Omgevingsinformatie van lasertrackers rapporteren

Tip voor PolyWorks|Inspector™ 

Bij het meten met een lasertracker kan het rapporteren van de omgevingsluchtdruk en -temperatuur voor elk punt deel uitmaken van de vereisten voor traceerbaarheid. Vanaf PolyWorks|Inspector 2019 IR6 wordt deze informatie automatisch geregistreerd voor elk gemeten punt en kan eenvoudig worden gerapporteerd.
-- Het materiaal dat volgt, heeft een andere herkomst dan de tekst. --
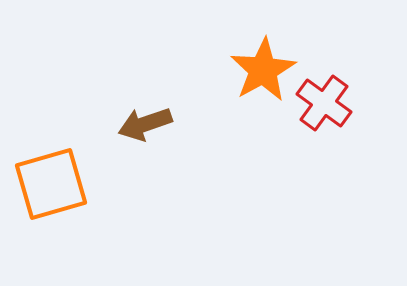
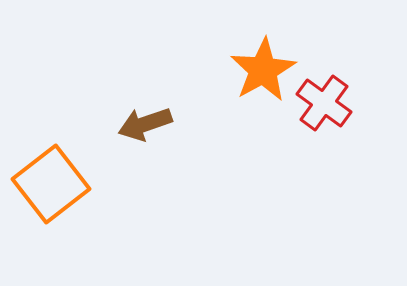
orange square: rotated 22 degrees counterclockwise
U kunt nu op betrouwbare wijze gegevens vastleggen met uw lasertracker en problemen met omgevingsfactoren onderzoeken.

Stap voor stap: Voor het rapporteren van de omgevingsluchtdruk en -temperatuur voor punten die zijn verkregen met een lasertracker:

Voor afgetaste dataobjecten:

  1. Selecteer op het gewenste dataobject in de Tree View.
  2. Klik met de rechtermuisknop op de selectie en klik op Report > Temperature in het snelmenu dat wordt weergegeven.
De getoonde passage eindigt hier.